31 марта.  Перечитывал свои старые записи в дневнике времен работы в кочегарке в Свердловске и в районной газете поселка Октябрьский Пермской области. Записи растрогали, рассмешили и расстроили. Как поздно и трудно я начал вызревать, как личность, мечтающая стать писателем! И до сих пор не вызрел! Сегодня опять  хорошо почувствовал всю слабость своей человеческой и творческой натуры. Не пишется – и все тут! И не просто не пишется, а бессильно и растерянно не пишется! Не ухватывается сюжет, герои не оживают: я передвигаю их ноги, руки, головы поворачиваю, хочу посмотреть их глазами, подумать их мозгами, а ничего не выходит, потому что они – трупы. Страшно!
   Скоро 26 лет! Иллюзии покидают меня трудно, унося физическое и душевное здоровье, годы жизни. Неужели придется расстаться и с иллюзией писательства? Но ведь на ней держится сейчас моя жизнь. Что делать? Как убедиться, что я могу и имею право быть писателем, то есть завладевать на время воображением и умами  моих читателей?.. Вопросы глупые!

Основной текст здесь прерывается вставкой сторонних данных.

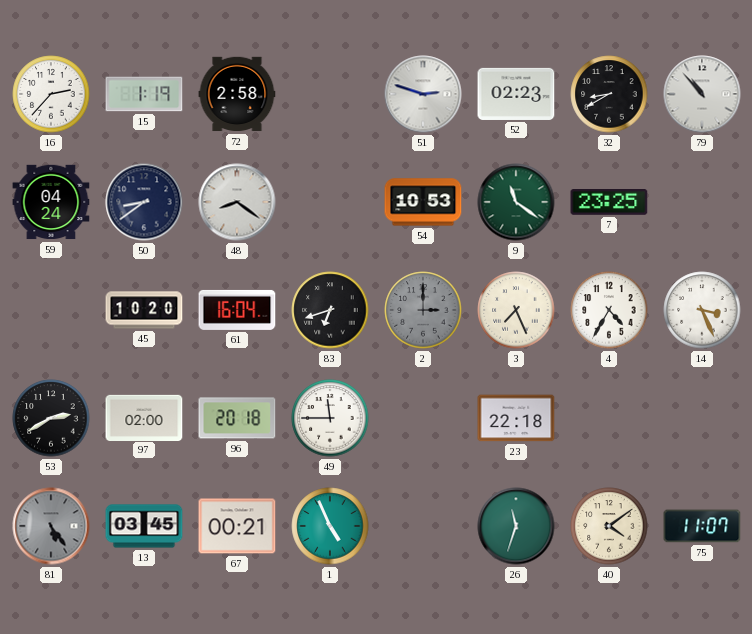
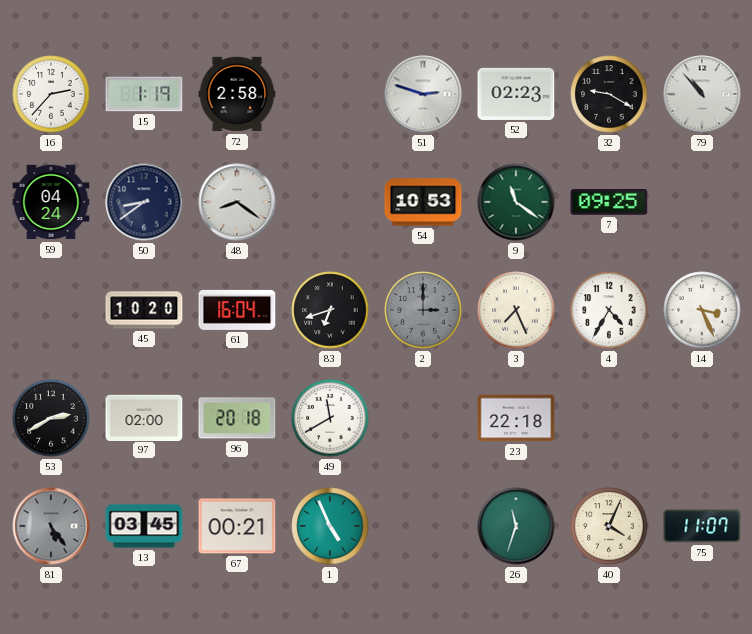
32: 8:40 -> 9:20
7: 23:25 -> 09:25
49: 11:45 -> 11:40
40: 4:09 -> 4:04
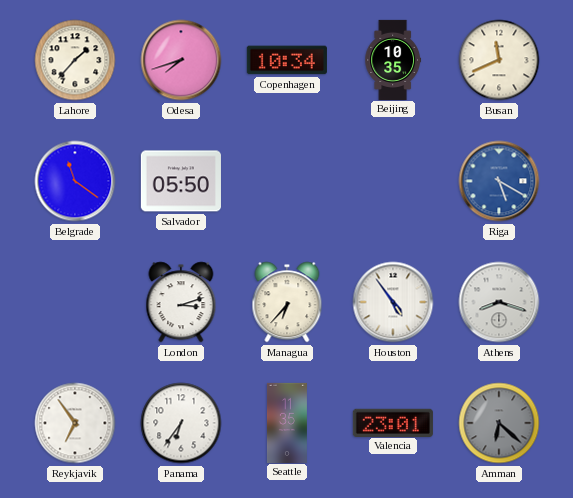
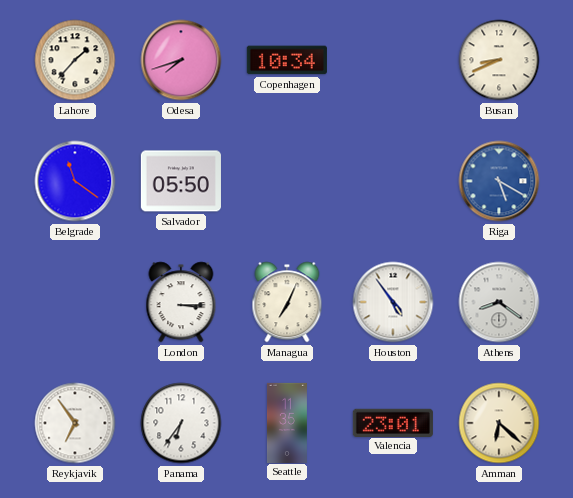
Beijing: 10:35 -> none
Busan: 11:41 -> 8:41
London: 3:12 -> 3:15
Managua: 6:37 -> 7:04
Athens: 8:18 -> 8:21
Amman dial: grey -> cream
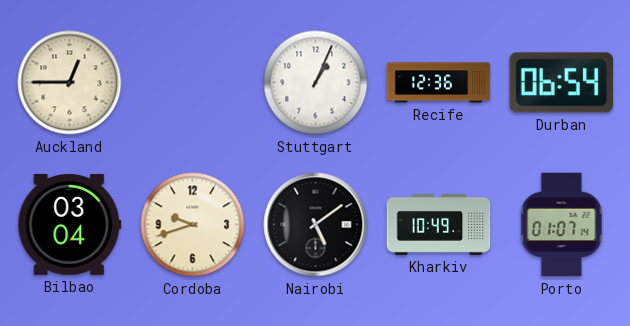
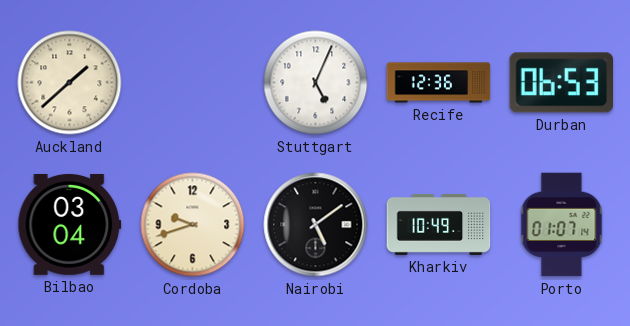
Auckland: 12:45 -> 1:38
Stuttgart: 1:04 -> 5:04
Durban: 06:54 -> 06:53
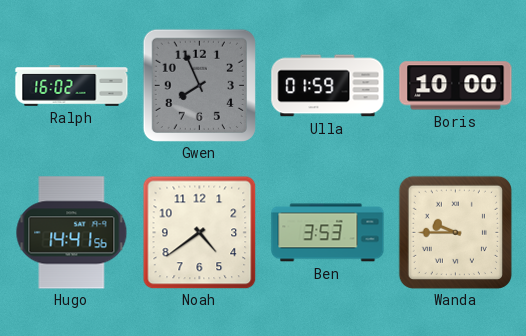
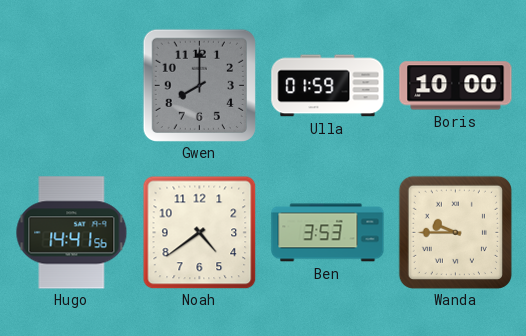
Ralph: 16:02 -> none
Gwen: 7:56 -> 8:00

Ясно, что ответ может быть только один: писать,  доводить до читателя, улавливать его реакцию и самому себе отвечать на эти вопросы!
   В последнее время пишу только дневник. О себе пишу. А чтобы писать о других людях, хотя бы и созданных вымыслом, надо не только их знать, как самого себя, но обязательно быть ими, когда пишешь. А для этого сначала надо себя осознать и не просто, что я вот такой-то и такой-то человек, с такими-то достоинствами и пороками, с такими-то стремлениями. Что я мучаюсь, когда ничего не получается. Надо осознать в себе других людей, человечество, всю Вселенную…Вот тут-то и обнаруживается Достоевский! С кем он все время, то есть его герои, ведут бесконечные внутренние, мыслительные  диалоги? С Богом что ли?  Тогда выходит, что писательство – Божье ремесло?  Ну, а если мне от Бога мало досталось?.. Тогда у других, великих, учись - и подражать ведь не грешно. Если сможешь… Где же взять то, о чем писать и о ком? .. В себе и возьми…То есть о себе писать?.. О себе, но вроде бы, как и о других, у которых поучительная судьба, которые в разные интересные ситуации попадают, когда что-то существенное в жизни хотят добиться и выяснить. Ну, ты понимаешь: твои герои – это ты! Ты же что-то хочешь сделать, понять и выяснить?... Если пишешь, как женщина рожает, или кормит ребенка грудью – сам рожай, сам корми грудью! И не «как бы рожай», а совершенно реально, со всеми «воды отошли», схватками, потугами и болями! На игру похоже?.. Это и есть очень интересная игра. В нее и играли великие писатели. Потому и были  великими, что очень хорошо играли, и читатели полностью погружались в этот реальный вымысел…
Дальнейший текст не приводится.